Brindisi, indennità non dovute: denunciati 267

La Guardia di Finanza, nell’ambito di specifiche attività svolte a tutela delle uscite a carico del sistema previdenziale, ha condotto due importanti operazioni a Brindisi e a Sala Consilina nel Salernitano. A Brindisi le Fiamme Gialle hanno scoperto 268 beneficiari di indennità di accompagnamento non dovute.

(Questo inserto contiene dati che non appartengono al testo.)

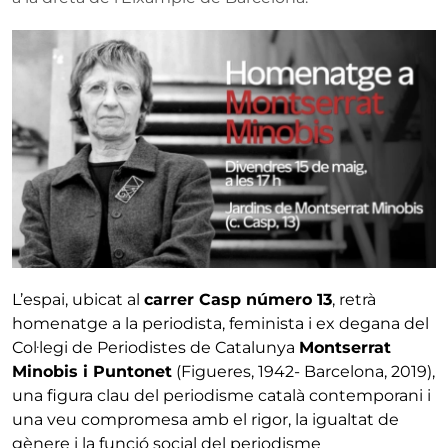
L’espai, ubicat al
carrer Casp número 13
, retrà
homenatge a la periodista, feminista i ex degana del
Col·legi de Periodistes de Catalunya
Montserrat
Minobis i Puntonet
(Figueres, 1942- Barcelona, 2019),
una figura clau del periodisme català contemporani i
una veu compromesa amb el rigor, la igualtat de
gènere i la funció social del periodisme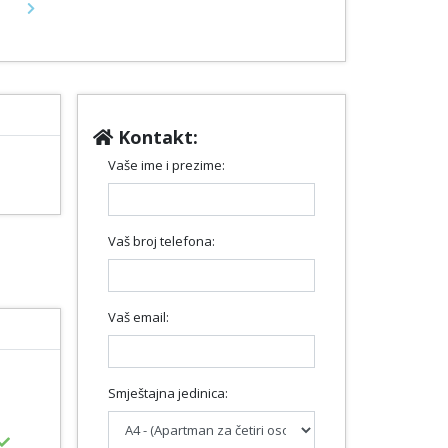
Next
Kontakt:
Vaše ime i prezime:
Vaš broj telefona:
Vaš email:
Smještajna jedinica: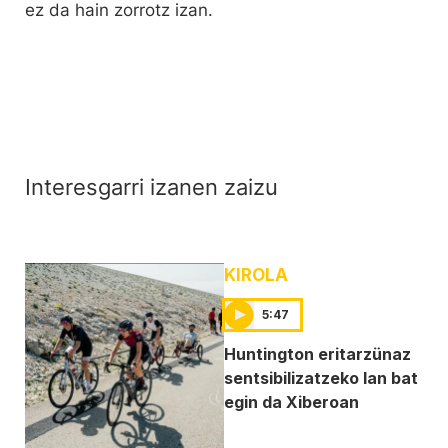
ez da hain zorrotz izan.
Interesgarri izanen zaizu
KIROLA
5:47
Huntington eritarzünaz
sentsibilizatzeko lan bat
egin da Xiberoan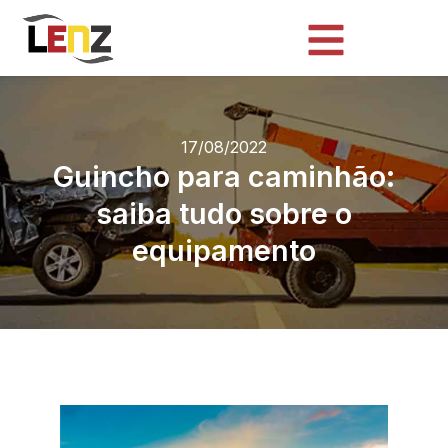
17/08/2022
Guincho para caminhão:
saiba tudo sobre o
equipamento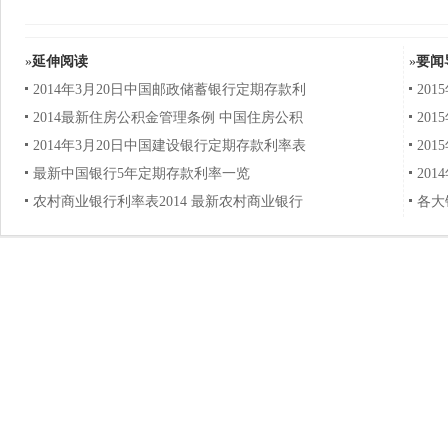
»
延伸阅读
»
要闻
2014年3月20日中国邮政储蓄银行定期存款利
20
2014最新住房公积金管理条例 中国住房公积
20
2014年3月20日中国建设银行定期存款利率表
20
最新中国银行5年定期存款利率一览
20
农村商业银行利率表2014 最新农村商业银行
各大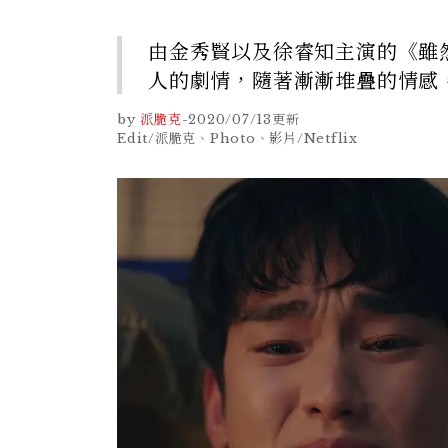
由金秀賢以及徐睿知主演的《雖
人的劇情，隨著漸漸堆疊的情感
by
派脆克
-
2020/07/13
更新
Edit/派脆克、Photo、影片/Netflix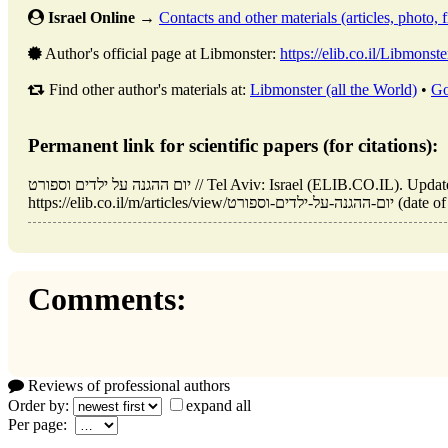
Israel Online
→
Contacts and other materials (articles, photo, fi
Author's official page at Libmonster:
https://elib.co.il/Libmonste
Find other author's materials at:
Libmonster (all the World)
•
Go
Permanent link for scientific papers (for citations):
יום ההגנה על ילדים וספורט // Tel Aviv: Israel (ELIB.CO.IL). Updated: 31.05.2026. URL:
https://elib.co.il/m/artic
Comments:
Reviews of professional authors
Order by:
expand all
Per page: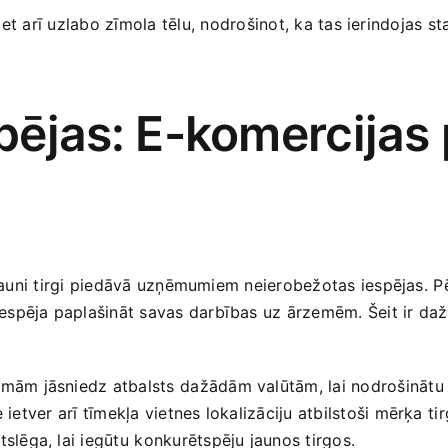
, bet arī ‍uzlabo zīmola⁤ tēlu, nodrošinot, ka tas ierindojas
spējas: ⁣E-komercija
 jauni tirgi piedāvā uzņēmumiem neierobežotas iespējas.⁢ Pēd
espēja paplašināt ‌savas darbības uz ‍ārzemēm. Šeit ir daži 
rmām ​jāsniedz atbalsts⁤ dažādām valūtām, lai nodrošinātu 
 ietver⁣ arī tīmekļa vietnes‍ lokalizāciju atbilstoši mērķa⁣ ti
slēga, lai iegūtu ⁤konkurētspēju jaunos tirgos.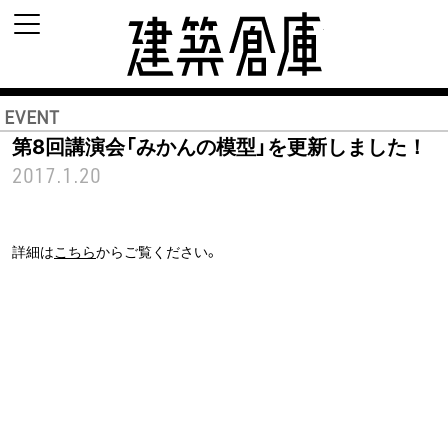
建築倉庫 archi-d
EVENT
第8回講演会「みかんの模型」を更新しました！
2017.1.20
詳細は
こちら
からご覧ください。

Negli anni 2009, 2010 e 2011, le persone denunciate erano state ricoverate presso strutture ospedaliere per periodi superiori a trenta giorni, omettendo di darne comunicazione all’Inps ai fini della sospensione del beneficio. Hanno così, continuato a percepire l’indennità prevista per garantire assistenza alle persone non autosufficienti. In modo analogo si sono comportati altri 184 soggetti, nel frattempo deceduti, ai quali l’Inps aveva corrisposto le varie indennità. Le somme “indebitamente” percepite, ammontano, complessivamente, a 436 mila euro circa. Le Fiamme Gialle di Sala Consilina nel Salernitano hanno, invece, denunciato 9 residenti nel Vallo di Diano che avevano trasferito il domicilio all’estero, ma continuavano a beneficiare degli assegni sociali erogati dall’Inps che spettano soltanto ai residenti in Italia. Tra i denunciati anche un funzionario comunale che aveva attestato il falso, permettendo di perpetrare la frode. Le somme illecitamente percepite, ammontano ad oltre 200 mila euro.